In this new paper, Russell Wheeler analyzes use of the so-called “Thurmond Rule”—the historical practice of the Judiciary Committee and the Senate slowing down the pace or completely stopping the judicial nominations process in the run-up to a presidential contest—in the past four election cycles.
Confirmations in the four most recent presidential election years, especially for district nominees, have been more robust than most formulations of the Thurmond rule would have predicted. Those experiences, though, may have little predictive value for 2012. The shifting landscape of judicial nominations and confirmations, as described in January, makes it risky to look to the past to predict how the increasingly contentious confirmation battles will play out in 2012. Being a “consensus nominee” may have been a ticket to confirmation in earlier years, but it’s difficult even to define the term in 2012, when nominees with little if any opposition still have a hard time getting floor votes. And Republican senators’ objections to the president’s January recess appointments to some executive branch positions may also affect the judicial confirmation process.

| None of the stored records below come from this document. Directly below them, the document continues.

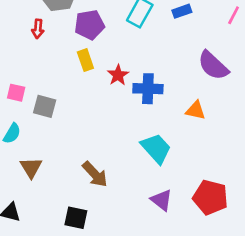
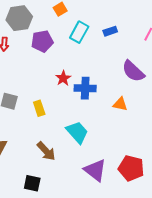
yellow rectangle: (85, 60) -> (39, 108), moved
cyan trapezoid: (156, 148) -> (77, 132), moved
purple triangle: (161, 200) -> (95, 170), size x1.4

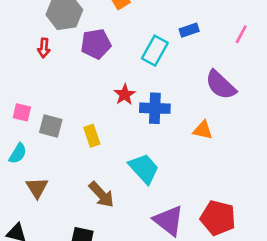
cyan rectangle: (79, 32) -> (155, 51), moved

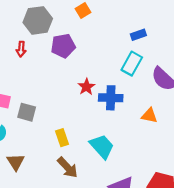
cyan rectangle: (155, 51) -> (132, 64), moved
yellow rectangle: (92, 136) -> (62, 138), moved

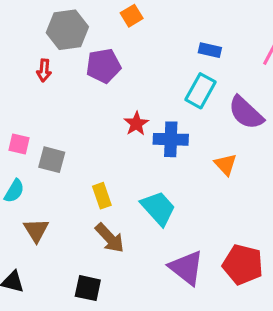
blue rectangle: (138, 35) -> (210, 50), turned 32
orange triangle: (149, 116) -> (226, 164), turned 35

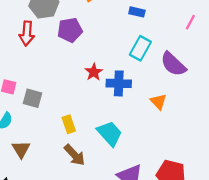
blue rectangle: (210, 50) -> (137, 12), moved
red arrow: (44, 70) -> (27, 33), size x1.5

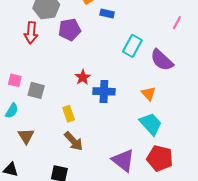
blue rectangle: (137, 12) -> (107, 13), moved
red star: (94, 72) -> (83, 77), moved
blue cross: (119, 83) -> (104, 91), moved
cyan trapezoid: (110, 133) -> (151, 124), moved

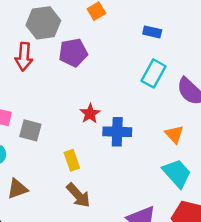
blue rectangle: (107, 13) -> (152, 32), moved
brown triangle: (26, 136) -> (17, 189), turned 42

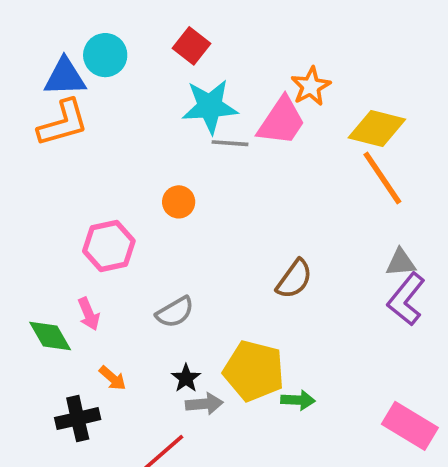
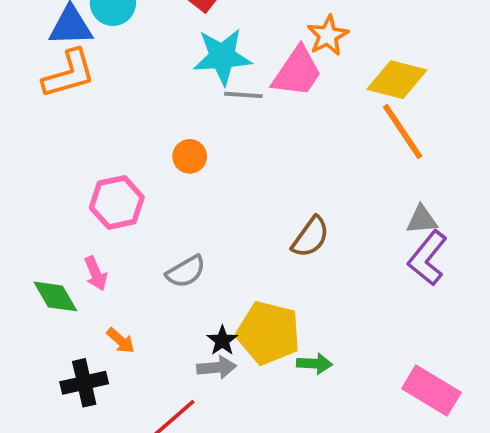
black star: (186, 378) -> (222, 341), moved

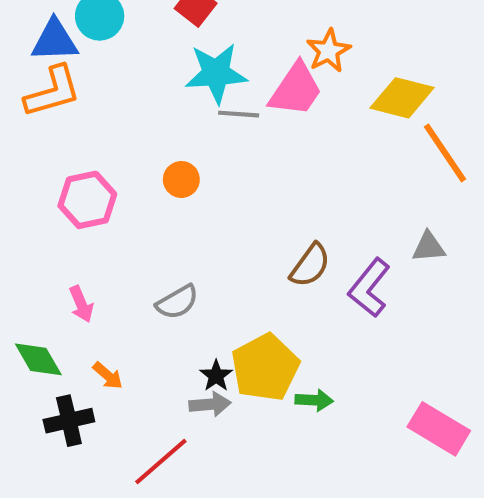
orange line: (403, 131) -> (445, 153), moved
pink hexagon: (117, 202) -> (87, 200), moved
purple L-shape: (428, 258) -> (369, 288), moved
green diamond: (55, 296) -> (38, 359), moved
yellow pentagon: (268, 333) -> (265, 368), turned 30

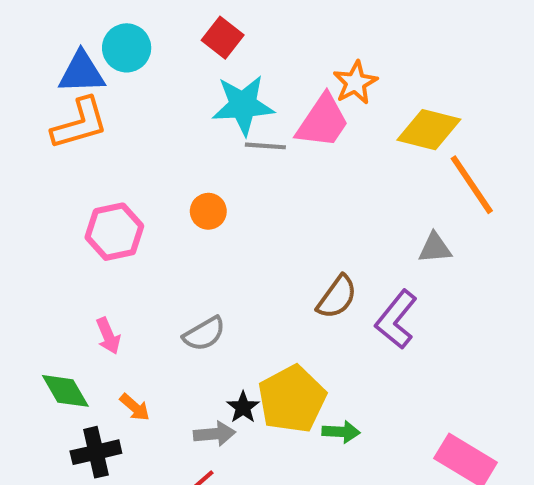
gray triangle: (429, 247) -> (435, 248), moved
gray arrow: (210, 404) -> (214, 434), moved

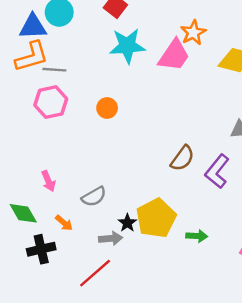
gray line: (265, 146) -> (54, 70), moved
pink hexagon: (114, 232) -> (51, 102), moved
gray semicircle: (204, 334) -> (94, 197), moved
green arrow: (341, 432) -> (197, 236), moved

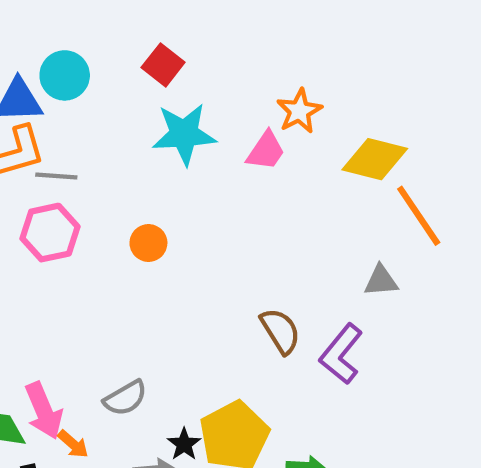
pink trapezoid: (174, 55) -> (266, 151), size x0.7
brown semicircle: (182, 158) -> (280, 331), turned -68
pink arrow: (48, 181) -> (44, 411), moved, size x1.5

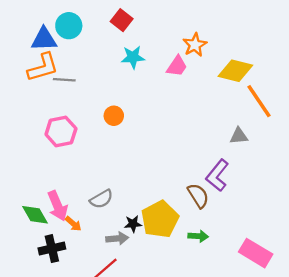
cyan star: (184, 134) -> (133, 57), size x0.7
pink hexagon: (50, 233) -> (61, 131), moved
brown semicircle: (280, 331) -> (198, 196), moved
black star: (184, 444) -> (133, 224), turned 30

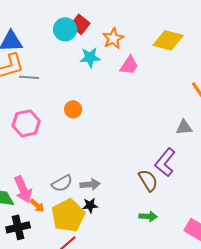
cyan circle: (69, 26) -> (65, 29), moved
orange star: (195, 45) -> (113, 38), moved
yellow diamond: (235, 71) -> (168, 40), moved
yellow pentagon: (160, 219) -> (68, 215), moved
gray arrow: (117, 238) -> (90, 184), moved

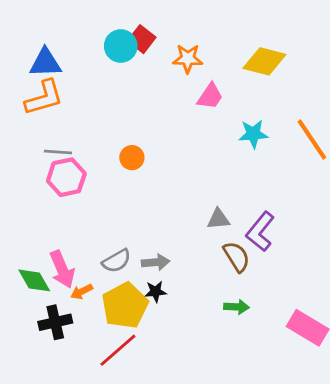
orange star: (113, 38) -> (188, 59), turned 30
cyan star: (90, 57) -> (253, 134), moved
gray line: (29, 77) -> (58, 152), moved
gray triangle: (184, 127) -> (218, 219), moved
orange arrow: (37, 205) -> (82, 292), turned 112

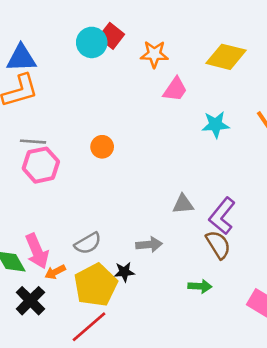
brown semicircle: (237, 257) -> (218, 245), moved
gray arrow: (156, 262) -> (149, 245), moved
black cross: (55, 322) -> (30, 301), turned -32

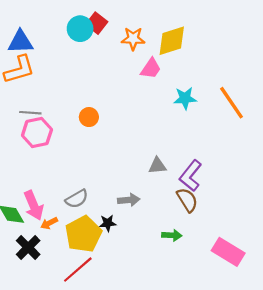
yellow diamond: (226, 57) -> (172, 41), moved, turned -32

Nevertheless, the 2004 Senate—with a 52-member Republican majority—confirmed district judge nominees at about the same rate as the Senate had confirmed district nominees in 2001-03—in the mid-80 percent range. Based on that precedent, it’s tempting to say that the 2012 Senate—with essentially a 53 member Democratic majority—will confirm district judges at at least the same rate as the Senate had confirmed district nominees in 2009-2011—in the mid-70 percent range.